Moins dépendante de la clientèle lointaine et des groupes, elle a déjà retrouvé des chiffres d’affaires proches de ceux de l’avant-crise. Certains propriétaires ont même conquis des parts de marché depuis 2019, en instaurant une approche plus souple et en se montrant plus flexibles sur les prix que les chaînes hôtelières.

La comparaison vaut aussi envers les établissements de luxe, à l'image des Hôtels Baverez, situés au cœur de Paris : leur RevPar était de 70,21 euros HT au 30 septembre 2021, contre 59,7 euros au 30 septembre 2020 et 295,41 au 30 septembre 2019 : après une chute libre de 495%, la remontada est en cours, mais il y a encore de la marge !

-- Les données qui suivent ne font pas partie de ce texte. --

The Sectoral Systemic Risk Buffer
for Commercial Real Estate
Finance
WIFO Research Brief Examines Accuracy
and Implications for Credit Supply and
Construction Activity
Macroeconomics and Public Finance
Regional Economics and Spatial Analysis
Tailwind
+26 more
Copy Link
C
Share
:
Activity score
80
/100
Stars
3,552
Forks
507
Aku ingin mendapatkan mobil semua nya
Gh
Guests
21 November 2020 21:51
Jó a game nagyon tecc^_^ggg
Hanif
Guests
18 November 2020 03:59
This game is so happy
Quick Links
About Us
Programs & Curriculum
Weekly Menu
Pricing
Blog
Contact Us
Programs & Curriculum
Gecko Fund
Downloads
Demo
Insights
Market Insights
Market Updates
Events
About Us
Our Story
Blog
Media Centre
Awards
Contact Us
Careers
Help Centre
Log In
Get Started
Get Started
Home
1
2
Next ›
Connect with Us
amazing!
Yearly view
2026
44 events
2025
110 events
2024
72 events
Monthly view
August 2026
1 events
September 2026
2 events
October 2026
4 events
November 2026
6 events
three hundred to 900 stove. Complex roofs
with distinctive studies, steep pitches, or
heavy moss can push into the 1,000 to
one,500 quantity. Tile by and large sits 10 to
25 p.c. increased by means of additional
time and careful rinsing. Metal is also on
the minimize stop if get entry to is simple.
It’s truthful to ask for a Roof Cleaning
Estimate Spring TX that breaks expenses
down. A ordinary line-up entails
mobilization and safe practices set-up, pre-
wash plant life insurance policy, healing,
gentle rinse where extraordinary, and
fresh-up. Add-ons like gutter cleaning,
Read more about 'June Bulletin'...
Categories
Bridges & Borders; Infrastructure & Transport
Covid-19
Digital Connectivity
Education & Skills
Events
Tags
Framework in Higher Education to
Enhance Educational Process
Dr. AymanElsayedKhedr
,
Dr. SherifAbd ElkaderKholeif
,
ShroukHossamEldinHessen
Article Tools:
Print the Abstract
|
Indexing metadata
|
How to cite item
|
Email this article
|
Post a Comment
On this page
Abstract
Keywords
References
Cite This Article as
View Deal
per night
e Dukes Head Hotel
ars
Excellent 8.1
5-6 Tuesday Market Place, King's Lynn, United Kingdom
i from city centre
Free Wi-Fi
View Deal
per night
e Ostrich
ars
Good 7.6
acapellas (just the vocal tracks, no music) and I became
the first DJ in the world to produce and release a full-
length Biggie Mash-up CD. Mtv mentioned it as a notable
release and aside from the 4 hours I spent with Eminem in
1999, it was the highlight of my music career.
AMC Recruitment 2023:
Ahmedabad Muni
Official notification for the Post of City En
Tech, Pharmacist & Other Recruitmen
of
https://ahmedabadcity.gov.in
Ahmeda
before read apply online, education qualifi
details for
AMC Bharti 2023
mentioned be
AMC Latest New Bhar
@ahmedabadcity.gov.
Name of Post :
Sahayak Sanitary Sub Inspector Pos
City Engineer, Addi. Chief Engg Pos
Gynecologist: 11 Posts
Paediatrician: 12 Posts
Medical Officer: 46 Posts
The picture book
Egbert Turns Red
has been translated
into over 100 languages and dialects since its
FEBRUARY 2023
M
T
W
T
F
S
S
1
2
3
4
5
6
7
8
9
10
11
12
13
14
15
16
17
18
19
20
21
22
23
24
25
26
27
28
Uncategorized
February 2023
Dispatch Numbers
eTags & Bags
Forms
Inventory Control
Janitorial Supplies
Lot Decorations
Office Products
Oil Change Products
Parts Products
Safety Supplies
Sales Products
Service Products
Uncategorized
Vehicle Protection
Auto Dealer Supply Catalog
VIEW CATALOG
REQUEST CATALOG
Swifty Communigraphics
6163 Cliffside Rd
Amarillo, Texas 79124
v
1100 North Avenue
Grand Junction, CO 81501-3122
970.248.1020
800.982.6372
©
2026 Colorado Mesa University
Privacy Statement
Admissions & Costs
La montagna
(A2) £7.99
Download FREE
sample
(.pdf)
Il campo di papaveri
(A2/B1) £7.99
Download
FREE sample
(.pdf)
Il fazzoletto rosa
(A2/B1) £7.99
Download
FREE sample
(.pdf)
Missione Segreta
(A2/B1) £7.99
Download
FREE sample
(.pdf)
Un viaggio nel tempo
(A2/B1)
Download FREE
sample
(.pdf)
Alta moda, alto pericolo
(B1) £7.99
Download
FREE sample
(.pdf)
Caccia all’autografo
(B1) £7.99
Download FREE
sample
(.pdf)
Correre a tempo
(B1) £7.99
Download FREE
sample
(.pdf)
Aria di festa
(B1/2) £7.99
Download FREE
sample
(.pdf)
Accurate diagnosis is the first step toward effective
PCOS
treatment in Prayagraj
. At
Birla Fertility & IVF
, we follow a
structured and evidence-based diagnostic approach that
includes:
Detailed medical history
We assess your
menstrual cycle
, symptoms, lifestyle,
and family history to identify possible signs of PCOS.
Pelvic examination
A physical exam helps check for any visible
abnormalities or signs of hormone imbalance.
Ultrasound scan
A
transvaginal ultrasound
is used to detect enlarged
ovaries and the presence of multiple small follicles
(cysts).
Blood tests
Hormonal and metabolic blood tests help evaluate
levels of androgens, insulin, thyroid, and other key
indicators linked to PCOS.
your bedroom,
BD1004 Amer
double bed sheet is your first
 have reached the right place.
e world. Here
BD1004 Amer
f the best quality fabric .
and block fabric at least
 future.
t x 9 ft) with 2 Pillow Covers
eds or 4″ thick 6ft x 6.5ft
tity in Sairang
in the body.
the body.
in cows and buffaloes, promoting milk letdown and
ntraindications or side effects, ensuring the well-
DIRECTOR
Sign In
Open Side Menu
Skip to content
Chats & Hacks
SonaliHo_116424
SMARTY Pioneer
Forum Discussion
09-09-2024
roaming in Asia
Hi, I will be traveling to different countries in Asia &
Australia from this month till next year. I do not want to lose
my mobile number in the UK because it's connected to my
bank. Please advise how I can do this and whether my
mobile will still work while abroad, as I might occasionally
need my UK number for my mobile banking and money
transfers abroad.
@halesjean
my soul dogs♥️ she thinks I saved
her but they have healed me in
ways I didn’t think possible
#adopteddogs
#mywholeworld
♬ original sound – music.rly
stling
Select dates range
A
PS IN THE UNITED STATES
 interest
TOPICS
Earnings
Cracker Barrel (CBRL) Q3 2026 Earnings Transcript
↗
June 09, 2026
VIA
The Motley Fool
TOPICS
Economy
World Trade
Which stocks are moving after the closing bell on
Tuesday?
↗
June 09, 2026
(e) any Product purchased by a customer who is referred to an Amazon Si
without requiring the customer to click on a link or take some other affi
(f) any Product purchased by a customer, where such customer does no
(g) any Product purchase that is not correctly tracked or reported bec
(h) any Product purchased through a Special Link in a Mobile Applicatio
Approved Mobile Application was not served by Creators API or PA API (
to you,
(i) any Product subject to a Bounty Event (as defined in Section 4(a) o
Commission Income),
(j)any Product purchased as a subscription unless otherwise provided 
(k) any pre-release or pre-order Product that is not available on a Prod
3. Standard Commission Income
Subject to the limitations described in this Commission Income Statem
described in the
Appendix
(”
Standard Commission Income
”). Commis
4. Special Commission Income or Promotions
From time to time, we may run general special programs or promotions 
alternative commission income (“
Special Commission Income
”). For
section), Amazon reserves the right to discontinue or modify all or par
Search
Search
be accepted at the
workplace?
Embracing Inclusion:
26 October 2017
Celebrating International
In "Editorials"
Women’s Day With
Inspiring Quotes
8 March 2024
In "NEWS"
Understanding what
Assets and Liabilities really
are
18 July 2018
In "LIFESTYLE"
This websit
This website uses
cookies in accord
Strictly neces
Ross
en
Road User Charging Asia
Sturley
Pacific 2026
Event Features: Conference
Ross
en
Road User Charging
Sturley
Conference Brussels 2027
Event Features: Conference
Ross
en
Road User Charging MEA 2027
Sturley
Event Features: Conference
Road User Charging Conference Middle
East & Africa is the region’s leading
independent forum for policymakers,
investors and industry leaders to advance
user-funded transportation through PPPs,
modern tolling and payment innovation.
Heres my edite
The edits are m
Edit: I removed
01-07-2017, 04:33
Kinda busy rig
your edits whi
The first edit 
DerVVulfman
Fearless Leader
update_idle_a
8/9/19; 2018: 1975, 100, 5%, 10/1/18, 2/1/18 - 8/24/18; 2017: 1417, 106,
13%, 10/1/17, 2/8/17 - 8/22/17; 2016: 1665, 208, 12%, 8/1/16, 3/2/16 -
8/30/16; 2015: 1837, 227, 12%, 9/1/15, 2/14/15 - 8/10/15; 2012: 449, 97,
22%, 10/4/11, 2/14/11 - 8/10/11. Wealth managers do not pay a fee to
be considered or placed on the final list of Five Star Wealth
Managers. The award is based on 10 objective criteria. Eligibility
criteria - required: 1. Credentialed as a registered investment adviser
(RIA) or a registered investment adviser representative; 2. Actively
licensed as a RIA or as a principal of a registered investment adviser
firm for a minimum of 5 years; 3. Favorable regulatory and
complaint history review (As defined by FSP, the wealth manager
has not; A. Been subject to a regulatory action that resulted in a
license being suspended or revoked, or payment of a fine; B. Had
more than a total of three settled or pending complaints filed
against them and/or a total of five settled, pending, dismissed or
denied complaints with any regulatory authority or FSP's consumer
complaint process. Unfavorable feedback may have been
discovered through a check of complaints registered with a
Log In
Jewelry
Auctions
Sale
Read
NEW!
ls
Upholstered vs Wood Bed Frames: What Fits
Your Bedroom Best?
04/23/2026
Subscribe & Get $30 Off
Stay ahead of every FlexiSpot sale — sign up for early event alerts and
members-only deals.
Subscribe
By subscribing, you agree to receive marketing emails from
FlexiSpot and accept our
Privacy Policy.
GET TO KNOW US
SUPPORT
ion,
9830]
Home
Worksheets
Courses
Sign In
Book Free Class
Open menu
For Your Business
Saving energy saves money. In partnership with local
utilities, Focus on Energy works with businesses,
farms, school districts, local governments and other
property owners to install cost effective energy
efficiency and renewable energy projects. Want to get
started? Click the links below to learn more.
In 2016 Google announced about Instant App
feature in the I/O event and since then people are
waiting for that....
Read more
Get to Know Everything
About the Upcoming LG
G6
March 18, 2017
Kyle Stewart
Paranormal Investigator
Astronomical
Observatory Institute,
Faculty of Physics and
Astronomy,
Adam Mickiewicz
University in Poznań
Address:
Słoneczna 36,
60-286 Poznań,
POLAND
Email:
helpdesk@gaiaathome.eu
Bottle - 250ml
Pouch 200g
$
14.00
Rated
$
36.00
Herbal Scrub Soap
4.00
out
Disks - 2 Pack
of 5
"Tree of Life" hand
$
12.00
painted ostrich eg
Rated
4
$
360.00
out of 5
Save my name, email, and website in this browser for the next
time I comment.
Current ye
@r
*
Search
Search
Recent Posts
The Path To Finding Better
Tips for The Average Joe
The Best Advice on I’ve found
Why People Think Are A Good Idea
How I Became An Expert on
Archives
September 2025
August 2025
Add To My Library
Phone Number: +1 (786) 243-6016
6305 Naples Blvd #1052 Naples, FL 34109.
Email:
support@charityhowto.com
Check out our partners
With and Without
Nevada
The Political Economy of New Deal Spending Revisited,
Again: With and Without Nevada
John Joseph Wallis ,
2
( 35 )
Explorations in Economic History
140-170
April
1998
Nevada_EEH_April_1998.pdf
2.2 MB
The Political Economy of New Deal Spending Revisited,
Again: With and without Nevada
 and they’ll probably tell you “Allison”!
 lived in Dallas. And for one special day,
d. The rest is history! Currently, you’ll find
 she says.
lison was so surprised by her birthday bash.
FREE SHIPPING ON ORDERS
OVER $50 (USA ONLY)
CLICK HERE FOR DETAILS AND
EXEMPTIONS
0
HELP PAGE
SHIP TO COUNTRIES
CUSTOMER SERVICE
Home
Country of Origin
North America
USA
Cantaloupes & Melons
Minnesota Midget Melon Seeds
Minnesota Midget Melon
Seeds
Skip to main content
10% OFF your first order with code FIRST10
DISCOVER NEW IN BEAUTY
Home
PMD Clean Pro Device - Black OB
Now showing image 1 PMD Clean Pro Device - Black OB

Le RevPAR, lié au taux d’occupation des hôtels et des hébergements indépendants, est bien un moins problème pour ces derniers. Avant le Covid, pour les chambres d'hôtes, ce taux était de 30 % en moyenne, soit 110 jours par an, selon un enquête d’Accueillir Magazine. Mais les 80% affichés cet été par certains labels, en Seine-Maritime et dans l'Eure, prolongés par une fréquentation automnale réussie, explosent les 30 % théoriques.

Les expériences positives foisonnent, à l’image de celle de Franck Mathière, propriétaire de chambres d’hôtes à Mazamet, en région Occitanie : "j’ai réalisé 102 % des performances de 2020, sachant que 2020 a dépassé de 130 % les chiffres de 2019". Les témoignages optimistes ne sont pas des clichés, ils ne sont pas isolés, de sorte que jamais auparavant la géographie et le format des logements n’avaient autant compté pour l’hôtellerie.